**Work to complete:**
With the images left out, print every entry that follows exactly.

**Provided information:**

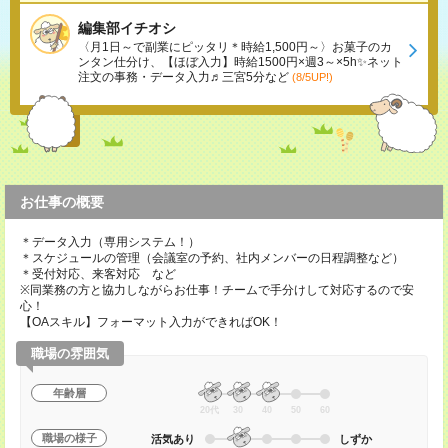
編集部イチオシ
〈月1日～で副業にピッタリ＊時給1,500円～〉お菓子のカ
ンタン仕分け、【ほぼ入力】時給1500円×週3～×5h✨ネット
注文の事務・データ入力♬三宮5分など
(8/5UP!)
お仕事の概要
＊データ入力（専用システム！）
＊スケジュールの管理（会議室の予約、社内メンバーの日程調整など）
＊受付対応、来客対応 など
※同業務の方と協力しながらお仕事！チームで手分けして対応するので安
心！
【OAスキル】フォーマット入力ができればOK！
職場の雰囲気
年齢層
20代
30
40
50
60
職場の様子
活気あり
しずか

**Response area:**
編集部イチオシ
〈月1日～で副業にピッタリ＊時給1,500円～〉お菓子のカ
ンタン仕分け、【ほぼ入力】時給1500円×週3～×5h✨ネット
注文の事務・データ入力♬三宮5分など
(8/5UP!)
お仕事の概要
＊データ入力（専用システム！）
＊スケジュールの管理（会議室の予約、社内メンバーの日程調整など）
＊受付対応、来客対応 など
※同業務の方と協力しながらお仕事！チームで手分けして対応するので安
心！
【OAスキル】フォーマット入力ができればOK！
職場の雰囲気
年齢層
20代
30
40
50
60
職場の様子
活気あり
しずか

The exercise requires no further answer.